This second approach could be referred to as developing indicators as individual objects. This approach is applied e.g. by WHO in their indicator development. The indicator specifications are intended more as an instruction how to come up with the result value estimate, which is then applied to the particular indicator. Indicator result value estimates are then compiled across the full-chain description to produce the result value estimates for the endpoint indicators.
Selecting indicators
As mentioned above, the variables of specific interest can be chosen in relation to the use purpose of the assessment and the needs of the intended users. In principle, any variable could be chosen as an indicator and the set of indicators could be composed of any types (referring to the steps in the full-chain description) of indicators. In practice, the generally relevant types of indicators can be somewhat predefined and even some particular indicators of general indicators can be defined in relation to commonly existing use purposes and user needs. This kind of generality is also helpful in bringing coherence between the assessments and their uses.
In the Intarese assessment framework following groups of relevant indicators have been identified (E. Lebret, A.Knol, L. van Bree):
- Policy deficit indicators
- Health impact indicators
- Economic consequence indicators
- Risk perception indicators
- rationale for choosing indicators in different situations?
- example (sets) of indicators for a particular purpose
Specifying indicators
We suggest a method for policy-relevant outcome indicator development, including characteristics from both approaches towards indicator development as explained in the previous section.
We suggest that all variables, and thus also all indicators, are specified using a fixed set of attributes. The reasoning behind is to secure coherence between variable/indicator specifications and to enhance efficiency of assessment work and re-usability of the outputs of assessment work.
Below is a suggested list of variable/indicator attributes. The list has been developed based on the several principles including, but not limited to, the following:
- Variables are the basic building blocks of risk assessments
- Risk assessments are causal-chain descriptions of (a chosen part) of reality
- All variables in a causal-chain description must be causally linked
- Everything in risk assessments are describes as variables
- Also the causal links are described within the variable specifications (definition:causality)

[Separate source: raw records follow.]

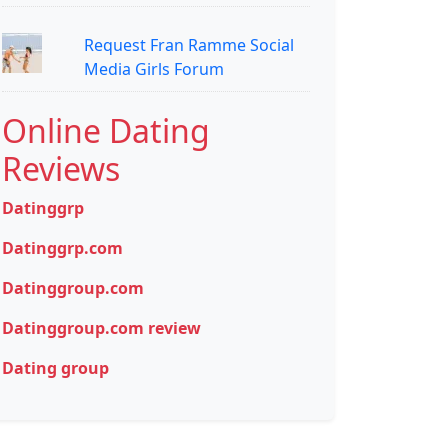
Request Fran Ramme Social
Media Girls Forum
Online Dating
Reviews
Datinggrp
Datinggrp.com
Datinggroup.com
Datinggroup.com review
Dating group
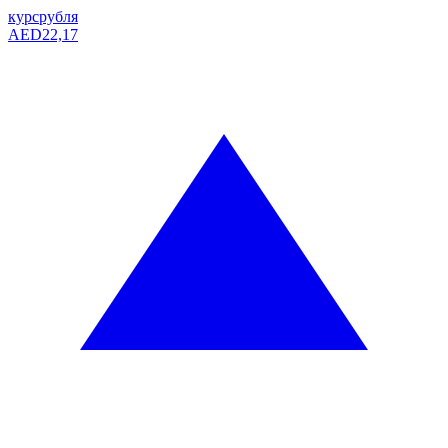
курс
рубля
AED
22,17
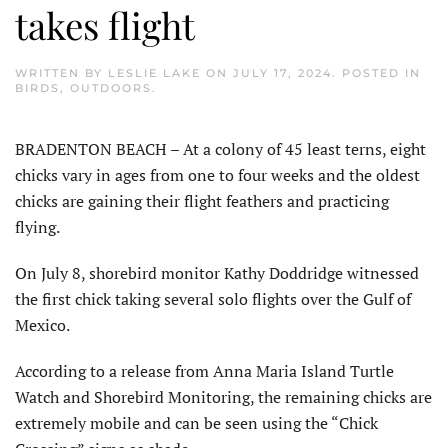
takes flight
WRITTEN BY
LESLIE LAKE
ON
JULY 17, 2024
. POSTED IN
BIRDS
,
OUTDOORS
.
BRADENTON BEACH – At a colony of 45 least terns, eight
chicks vary in ages from one to four weeks and the oldest
chicks are gaining their flight feathers and practicing
flying.
On July 8, shorebird monitor Kathy Doddridge witnessed
the first chick taking several solo flights over the Gulf of
Mexico.
According to a release from Anna Maria Island Turtle
Watch and Shorebird Monitoring, the remaining chicks are
extremely mobile and can be seen using the “Chick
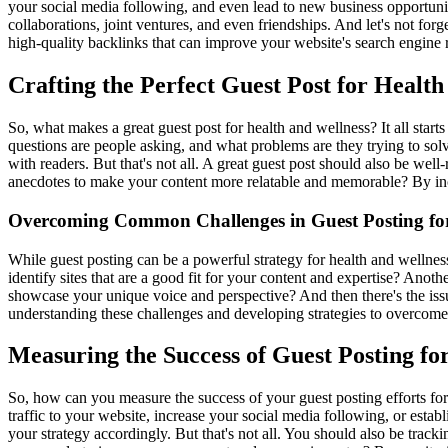
your social media following, and even lead to new business opportuniti
collaborations, joint ventures, and even friendships. And let's not for
high-quality backlinks that can improve your website's search engine r
Crafting the Perfect Guest Post for Health
So, what makes a great guest post for health and wellness? It all start
questions are people asking, and what problems are they trying to solve
with readers. But that's not all. A great guest post should also be we
anecdotes to make your content more relatable and memorable? By incor
Overcoming Common Challenges in Guest Posting for
While guest posting can be a powerful strategy for health and wellness
identify sites that are a good fit for your content and expertise? Ano
showcase your unique voice and perspective? And then there's the is
understanding these challenges and developing strategies to overcome
Measuring the Success of Guest Posting fo
So, how can you measure the success of your guest posting efforts for h
traffic to your website, increase your social media following, or estab
your strategy accordingly. But that's not all. You should also be trac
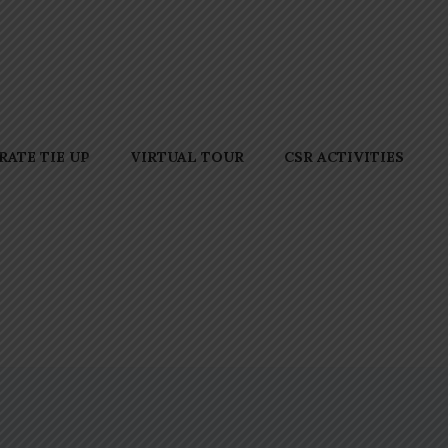
ATE TIE UP
VIRTUAL TOUR
CSR ACTIVITIES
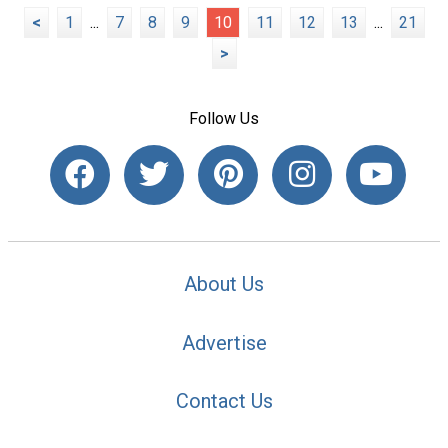
<
1
...
7
8
9
10
11
12
13
...
21
>
Follow Us
About Us
Advertise
Contact Us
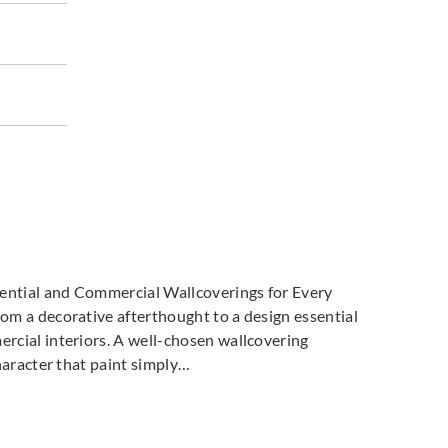
dential and Commercial Wallcoverings for Every
m a decorative afterthought to a design essential
cial interiors. A well-chosen wallcovering
haracter that paint simply…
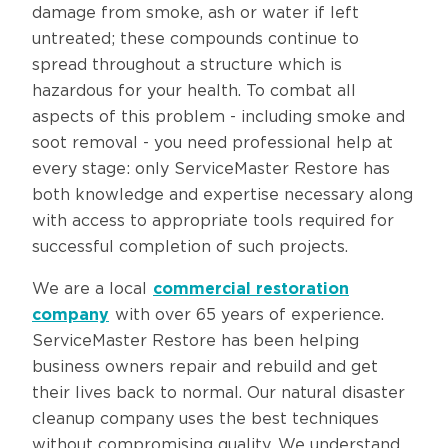
damage from smoke, ash or water if left
untreated; these compounds continue to
spread throughout a structure which is
hazardous for your health. To combat all
aspects of this problem - including smoke and
soot removal - you need professional help at
every stage: only ServiceMaster Restore has
both knowledge and expertise necessary along
with access to appropriate tools required for
successful completion of such projects.
We are a local
commercial restoration
company
with over 65 years of experience.
ServiceMaster Restore has been helping
business owners repair and rebuild and get
their lives back to normal. Our natural disaster
cleanup company uses the best techniques
without compromising quality. We understand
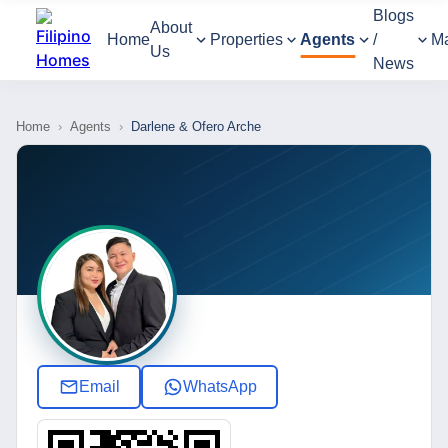
Blogs
About
Home
Properties
Agents
/
M
Us
News
Home
›
Agents
›
Darlene & Ofero Arche
Email
WhatsApp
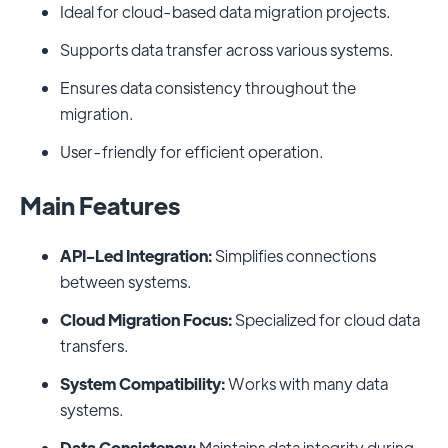
Ideal for cloud-based data migration projects.
Supports data transfer across various systems.
Ensures data consistency throughout the
migration.
User-friendly for efficient operation.
Main Features
API-Led Integration:
Simplifies connections
between systems.
Cloud Migration Focus:
Specialized for cloud data
transfers.
System Compatibility:
Works with many data
systems.
Data Consistency:
Maintains data integrity during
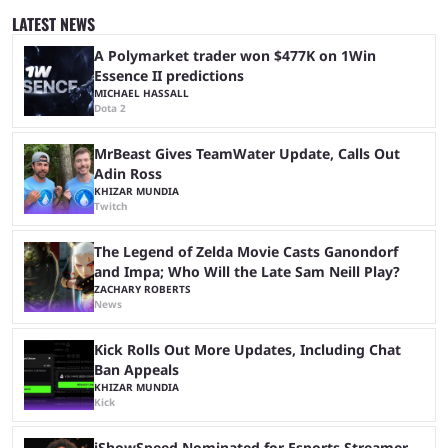
was a lot of hype surrounding it, there are concerns it might fall short of
LATEST NEWS
expectations. The qualifiers for the CS2 ...
A Polymarket trader won $477K on 1Win
Essence II predictions
MICHAEL HASSALL
Dota 2
MrBeast Gives TeamWater Update, Calls Out
Adin Ross
KHIZAR MUNDIA
Twitch
The Legend of Zelda Movie Casts Ganondorf
and Impa; Who Will the Late Sam Neill Play?
ZACHARY ROBERTS
News
Kick Rolls Out More Updates, Including Chat
Ban Appeals
KHIZAR MUNDIA
Kick
iShowSpeed Nominated for Esports Streamer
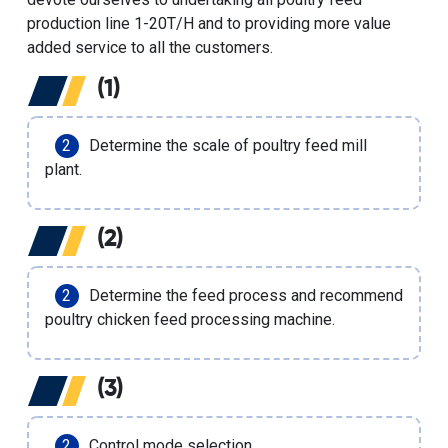
production line 1-20T/H and to providing more value
added service to all the customers.
(1)
Determine the scale of poultry feed mill
plant.
(2)
Determine the feed process and recommend
poultry chicken feed processing machine.
(3)
Control mode selection.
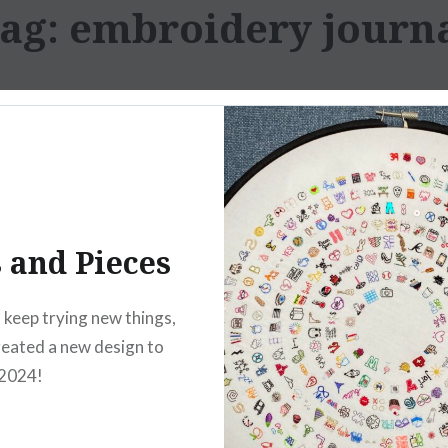
ag:
embroidery journ
s and Pieces
o keep trying new things,
created a new design to
 2024!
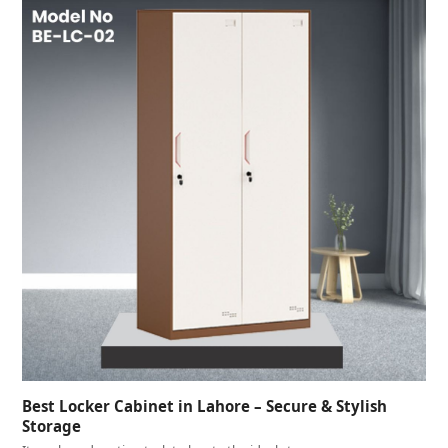
Best Locker Cabinet in Lahore – Secure & Stylish
Storage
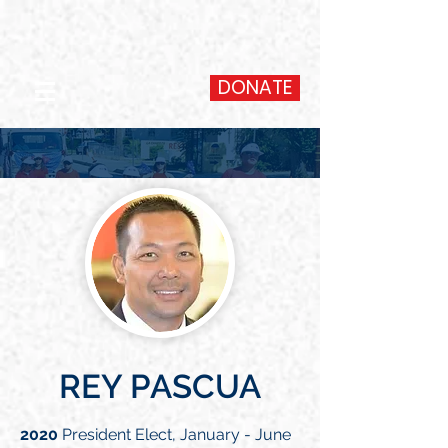
DONATE
REY PASCUA
2020
President Elect, January - June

- In a diagram representation arrows only state the existence of a causal relation, it does not specify the causality
- Also the causal links are described within the variable specifications (definition:causality)
- The risk assessment process proceeds iteratively through specifications and re-specifications of variables (and their causal relations)

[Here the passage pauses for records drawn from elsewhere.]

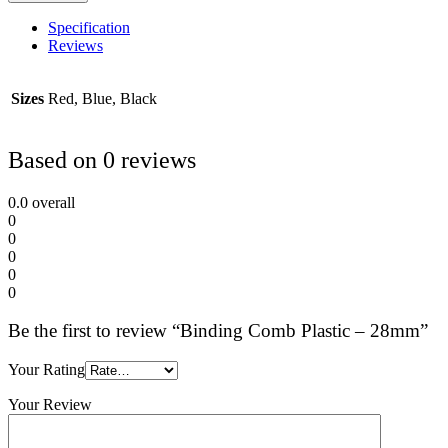
Specification
Reviews
Sizes
Red, Blue, Black
Based on 0 reviews
0.0
overall
0
0
0
0
0
Be the first to review “Binding Comb Plastic – 28mm”
Your Rating
Your Review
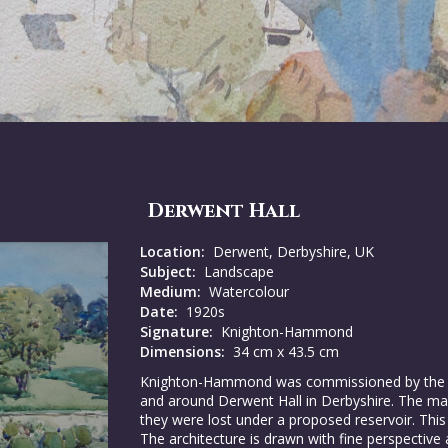
Derwent Hall
Location:
Derwent, Derbyshire, UK
Subject:
Landscape
Medium:
Watercolour
Date:
1920s
Signature:
Knighton-Hammond
Dimensions:
34 cm x 43.5 cm
Knighton-Hammond was commissioned by the Fit
and around Derwent Hall in Derbyshire. The ma
they were lost under a proposed reservoir. This 
The architecture is drawn with fine perspective 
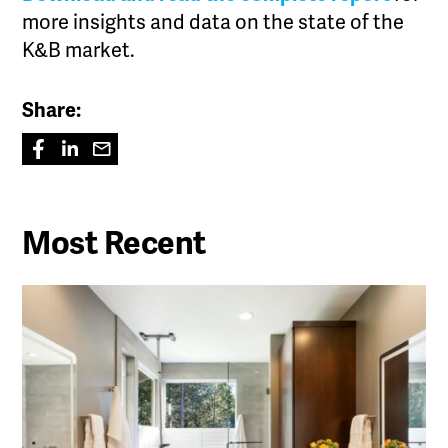
more insights and data on the state of the
K&B market.
Share:
Most Recent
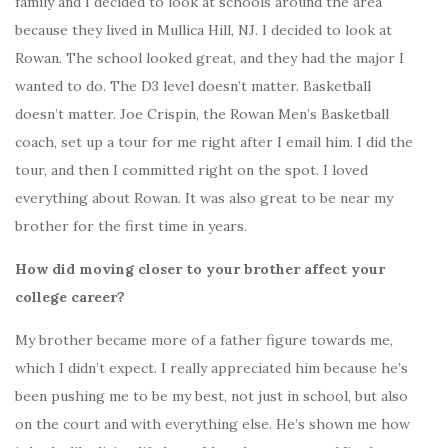
family and I decided to look at schools around the area
because they lived in Mullica Hill, NJ. I decided to look at
Rowan. The school looked great, and they had the major I
wanted to do. The D3 level doesn’t matter. Basketball
doesn’t matter. Joe Crispin, the Rowan Men’s Basketball
coach, set up a tour for me right after I email him. I did the
tour, and then I committed right on the spot. I loved
everything about Rowan. It was also great to be near my
brother for the first time in years.
How did moving closer to your brother affect your
college career?
My brother became more of a father figure towards me,
which I didn’t expect. I really appreciated him because he’s
been pushing me to be my best, not just in school, but also
on the court and with everything else. He’s shown me how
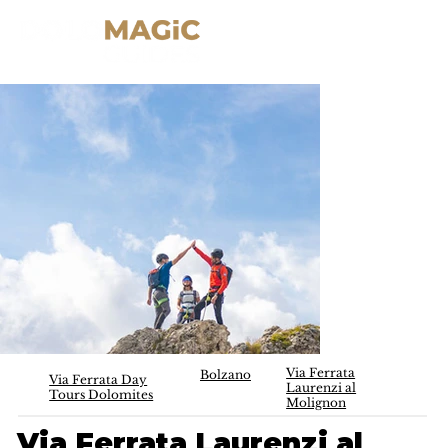
Via Ferrata
Bolzano
Via Ferrata Day
Laurenzi al
Tours Dolomites
Molignon
Via Ferrata Laurenzi al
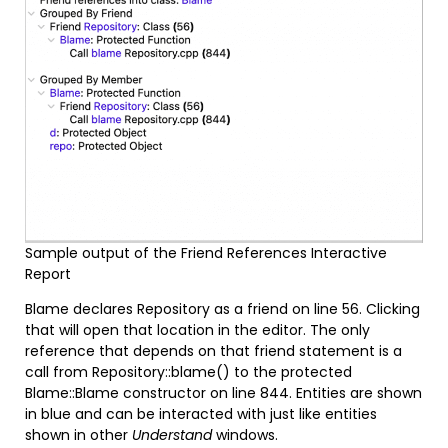
Sample output of the Friend References Interactive
Report
Blame declares Repository as a friend on line 56. Clicking
that will open that location in the editor. The only
reference that depends on that friend statement is a
call from Repository::blame() to the protected
Blame::Blame constructor on line 844. Entities are shown
in blue and can be interacted with just like entities
shown in other
Understand
windows.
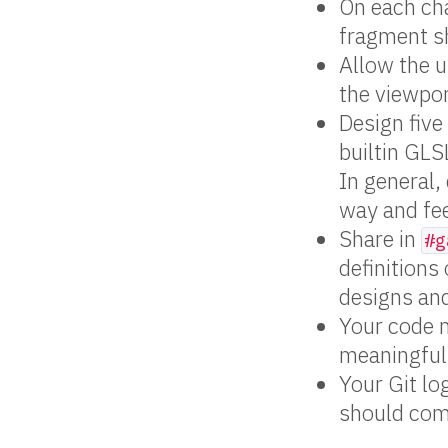
On each ch
fragment sh
Allow the u
the viewpor
Design five
builtin GLS
In general,
way and fee
Share in
#g
definitions
designs and
Your code 
meaningful
Your Git lo
should com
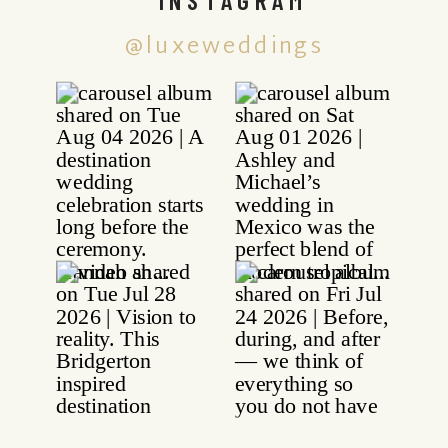
@luxeweddings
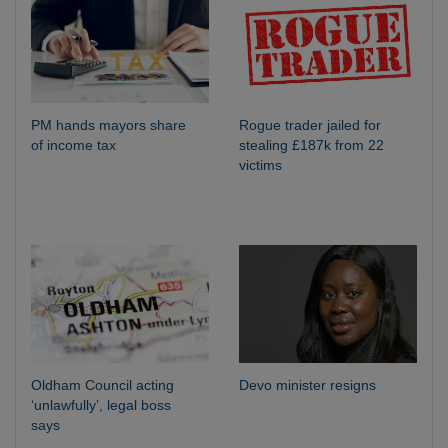
PM hands mayors share
Rogue trader jailed for
of income tax
stealing £187k from 22
victims
Oldham Council acting
Devo minister resigns
‘unlawfully’, legal boss
says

Suggested Intarese variable/indicator attributes
- Name
- Scope
- Description
- Scale
- Averaging period
- References
- Unit
- Definition
- Causality
- Data
- Formula
- Variations and alternatives
- Result
- Discussion
Appendix: comparison of different approaches to specifying variables
Table. A comparison of attributes used in Intarese (suggestions), ENHIS indicators, pyrkilo method, and David's earlier version.

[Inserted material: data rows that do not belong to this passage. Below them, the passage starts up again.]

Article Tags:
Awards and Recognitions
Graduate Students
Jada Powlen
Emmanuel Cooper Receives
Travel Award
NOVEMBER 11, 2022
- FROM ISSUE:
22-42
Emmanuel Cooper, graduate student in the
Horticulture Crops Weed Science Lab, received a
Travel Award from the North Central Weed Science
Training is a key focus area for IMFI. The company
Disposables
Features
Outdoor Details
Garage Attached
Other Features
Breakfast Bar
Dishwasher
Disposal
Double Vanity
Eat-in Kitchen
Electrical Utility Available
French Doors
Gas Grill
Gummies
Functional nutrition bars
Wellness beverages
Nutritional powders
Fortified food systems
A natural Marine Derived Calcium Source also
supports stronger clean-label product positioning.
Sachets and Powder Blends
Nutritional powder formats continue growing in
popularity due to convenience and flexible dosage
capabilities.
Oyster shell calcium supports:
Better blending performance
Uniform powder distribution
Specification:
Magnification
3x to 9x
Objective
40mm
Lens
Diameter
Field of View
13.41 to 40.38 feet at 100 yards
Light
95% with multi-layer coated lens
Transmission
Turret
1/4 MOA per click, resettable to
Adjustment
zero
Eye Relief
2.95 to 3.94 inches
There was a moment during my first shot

Suggested Intarese attributes | WHO indicator attributes | Pyrkilo variable attributes | David's variable attributes |
---|---|---|---|
Name | Name | Name | Name |
Scope | Issue | Scope | Detailed definition |
Description | Definition and description | Description (part of) | - |
Description (part of) | Interpretation | Description (part of) | - |
Description / Scale | Scale | Scope or Description | Geographical scale |
Description / Averaging period | - | Scope or description | Averaging period |
Description / Variations and alternatives | - | Description | Variations and alternatives |
Description (part of) | Linkage to other indicators | Description (part of) | - R↻ |
Unit | Units | Unit | Units of measurement |
Definition / Causality | Not relevant | Definition / Causality | Links to other variables |
Definition / Data R↻ | Data sources or Related data | Definition / Data | Data sources, availability and quality |
Definition / Formula | Computation | Definition / Formula | Computation algorithm/model |
Result (a very first draft of it) R↻ | Not a specific attribute | Result (a very first draft of it) | Worked example |
Discussion | - | - | - |
Done by using categories | - | Done by using categories | Type |
Done by links to glossary | - | Done by links to glossary | Terms and concepts |
Done by argumentation on the Discussion area | Specification of data needed | Done by argumentation on the Discussion page | Data needs |
The postition in a causal diagram justifies the existense | Justification | The postition in a causal diagram justifies the existense | - |
Not relevant | Policy context | Not relevant | Not relevant |
Not relevant | Reporting obligations | Not relevant | Not relevant |